Enterprise file photo — Michael Koff

George Amedore, who declared his victory as 46th District Senate representative on Election Night in 2012, but later learned Cecilia Tkaczyk was the ultimate winner, announced this week that he will run for the seat in 2014.

Republican George Amedore, who lost a close and contentious race to represent the 46th District — a district drawn up by a Republican-majority Senate — announced Monday he will run again.

It wasn’t until three months after the November 2012 elections that Democrat Cecilia Tkaczyk, a sheep farmer and Duanesburg School Board member making her first state run, was declared the winner — by just 18 votes. Enormous funds had been spent on both sides as the Senate’s party in power hung in the balance.

Asked this week why the Republicans are backing Amedore, a wealthy Rotterdam developer who had served a term in the State Assembly, Edward Cox, the state’s GOP chairman, said, “The State Senate needs more members like George, who will represent the interests of Upstate New York instead of serving as a rubber stamp for the New York City liberals who dominate the Democratic conference.”

Amedore announced his run at a press conference in Catskill — the 46th District stretches over five counties: Albany, Schenectady, Montgomery, Greene, and Ulster.

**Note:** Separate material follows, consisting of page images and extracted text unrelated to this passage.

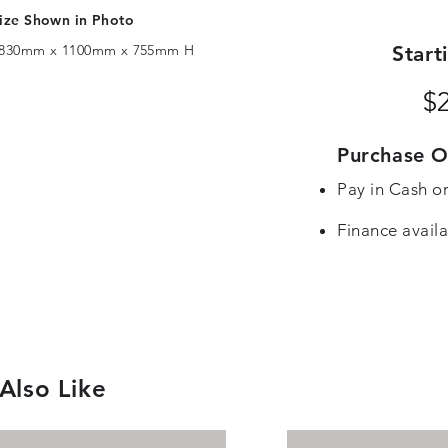
ize Shown in Photo
830mm x 1100mm x 755mm H
Start
$
Purchase O
Pay in Cash o
Finance availa
Also Like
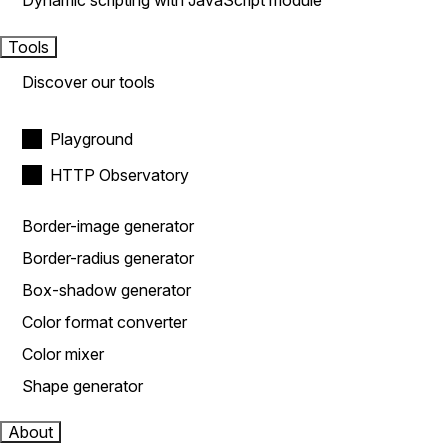
Dynamic scripting with JavaScript module
Tools
Discover our tools
Playground
HTTP Observatory
Border-image generator
Border-radius generator
Box-shadow generator
Color format converter
Color mixer
Shape generator
About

He declined to comment beyond the statements at his press conference.

“For the last two years, we have not had someone in this Senate district who represents our interests or shares our values in fighting for the things that matter most,” Amedore said in making Monday’s announcement.

Tkaczyk, however, told The Enterprise this week she was proud of her accomplishments during her first year in office, including having two pieces of legislation that she authored included in the Assembly and Senate’s budget resolutions, one to reform the way early intervention services for struggling students are provided and paid for, and another to rewrite and expand the Community Mental Health Reinvestment Act.

“This is a rare achievement, especially for a freshman legislator,” said Tkaczyk.

She also introduced measures to help small farms and businesses, including expansion of broadband Internet to rural parts of the state, and was named to the New York State Farm Bureau’s “Circle of Friends.”

She was a vocal opponent of budget cuts that would have affected services for people with developmental disabilities, was active with flood recovery efforts in Fort Plain, and was named Legislative Freshman Leader of the Year by the state’s School Boards Association.

Tkaczyk said her priorities for the coming year include pushing for state aid for rural school districts.

“State aid to education is so important, because, if it is insufficient, it forces school districts to rely more heavily on property taxes for their budget,” she said. “So, there can never really be true property-tax relief without sufficient school aid from the state.”

She said she plans to continue to help improve the business climate and help small businesses grow to create new jobs.

“Small businesses are the backbone of our economy,” said Tkaczyk.

She also wants to work toward making the state government more open and transparent.

“Our disclosure and ethics laws are ridiculously weak,” she said. “We need to make sure that legislators are working for their constituents and not for the corporate lobbyists.”

Amedore said at his press conference that he would “not be a voice for the special interests of New York City and liberal causes that are out of touch with the people I represent.”

He said his top priorities would be protecting taxpayers, promoting economic growth, and excellence in education.

“I will not have my vote taken for granted in support of policies and programs that do more harm than good,” said Amedore at the conference. “We have had two long years of that kind of representation in the Senate, and in November we will have an opportunity to change all that.”

Tkaczyk said that, when the time comes, she will run on her record.

“At the moment, I am focused only on the legislative session ahead of us,” she said.